A start-up led by former star Google engineers have unveiled a new web search service that aims to compete with existing search engines.
Cuil (pronounced "cool") is offering a new search service at http://www.cuil.com that the company claims can index, faster and more cheaply, a far larger portion of the web than Google, which boasts the largest online index.
The would-be Google rival says its service goes beyond prevailing search techniques that focus on Web links and audience traffic patterns and instead analyzes the context of each page and the concepts behind each user search request.

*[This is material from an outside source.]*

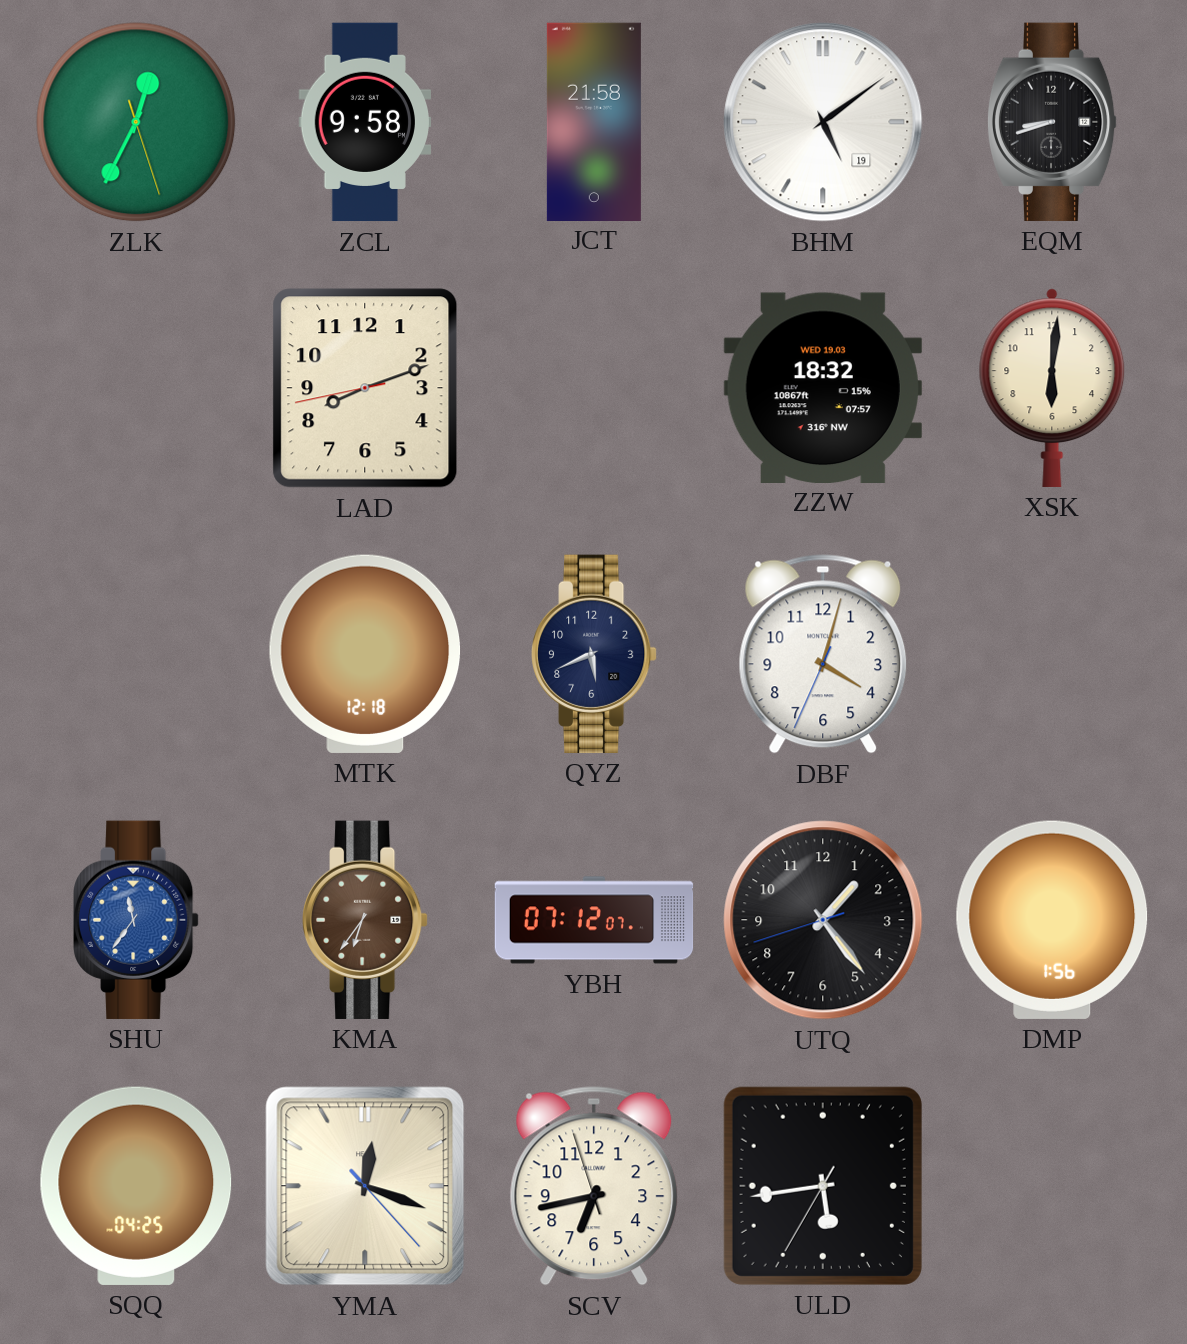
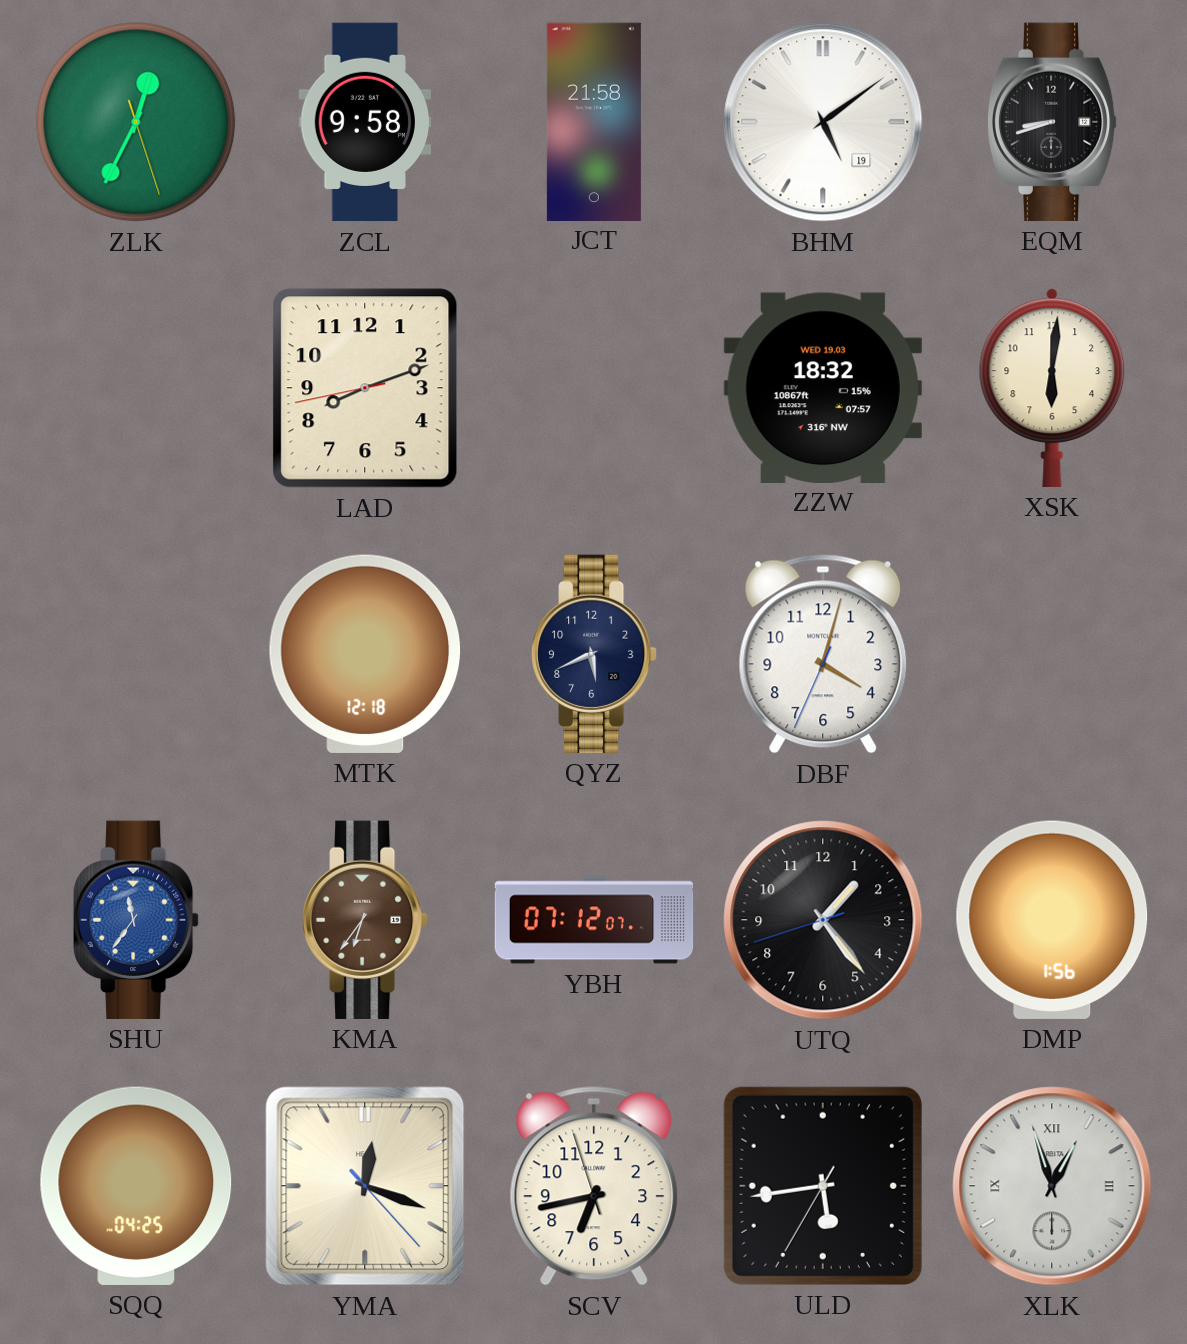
XLK: none -> 12:57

"Our significant breakthroughs in search technology have enabled us to index much more of the Internet, placing nearly the entire Web at the fingertips of every user," Tom Costello, Cuil co-founder and chief executive, said in a statement.
Danny Sullivan, a web search analyst and editor-in-chief of Search Engine Land, said Cuil can try to exploit complaints consumers may have with Google - namely, that it tries to do too much, that its results favour already popular sites, and that it leans heavily on certain authoritative sites such as Wikipedia.
"The time may be right for a challenger," Mr Sullivan says, but adds quickly: "Competing with Google is still a very daunting task, as Microsoft will tell you."
Microsoft has been seeking in vain, so far, to join forces with Yahoo to battle Google.
Cuil was founded by a group of search pioneers, including Mr Costello, who built a prototype of web fountain, IBM's Web search analytics tool, and his wife, Anna Patterson, the architect of Google's massive TeraGoogle index of Web pages.
Cuil clusters the results of each Web search performed on the service into groups of related web pages. It sorts these by categories and offers various organizing features to help identify topics and allow the user to quickly refine searches.
Founded in late 2006, the Menlo Park, California-based Cuil has raised $33 million in two separate rounds: The first, for $8 million from Greylock and Tugboat Ventures, and the second for $25 million by Madrone Capital Partners.